Topic modeling
Nomic Atlas organizes your data into a semantic topic heirachy allowing you to quickly group similar datapoints together.
Learn how to access your topics in Python or read more about the topic modeling algorithms behind the Atlas system.
Use cases
- Document clustering and classification
- Content recommendation
- Trend analysis and monitoring / topic evolution over time
- Text summarization
- Knowledge discovery, pattern-finding, and data mining
What is an "indexed field"?
Your indexed_field
is the attribute of data which is used to arrange the Atlas map and is up to you. As a result, a map of news articles indexed over their text content will be a semantic layout of news article content. So, the topic labels correspond to the data being indexed (article content), so topic labels describe article content. Topic labels ideally describe entire clusters of datapoints.
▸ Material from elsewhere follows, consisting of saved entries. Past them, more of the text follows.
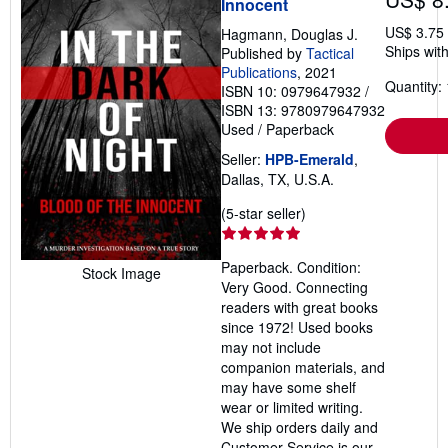
Innocent
US$ 3.75
Hagmann, Douglas J.
Ships with
Published by
Tactical
Publications
, 2021
Quantity: 
ISBN 10: 0979647932
/
ISBN 13: 9780979647932
Used
/
Paperback
Seller:
HPB-Emerald
,
Dallas, TX, U.S.A.
Seller
(5-star seller)
rating
5
Paperback. Condition:
out
Stock Image
Very Good. Connecting
of
readers with great books
5
since 1972! Used books
stars
may not include
companion materials, and
may have some shelf
wear or limited writing.
We ship orders daily and
Customer Service is our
For example, your data may contain metadata, like time of publication, language, name of author, name of outlet, and possibly other user-generated attributes like bias, objectivity, and polarity.
If you build an Atlas map on this dataset, you will likely want to specify to Atlas to "index over" the article's text contents so the resulting map shows the landscape of article content, not some other metadata attribute like time or polarity.
- Atlas Topics in Browser
- Atlas Topics with API
Understanding topics in Atlas
The topic labels on the Atlas map are automatically generated based on the underlying data. More specifically, the topics describe one user-selected attribute of the data, like the text content of news articles.
Example: News map with Atlas topics
Reading clusters and labels
We can see clustering and topic labeling in action in the map above, a multilingual map on world news (try browsing it yourself!).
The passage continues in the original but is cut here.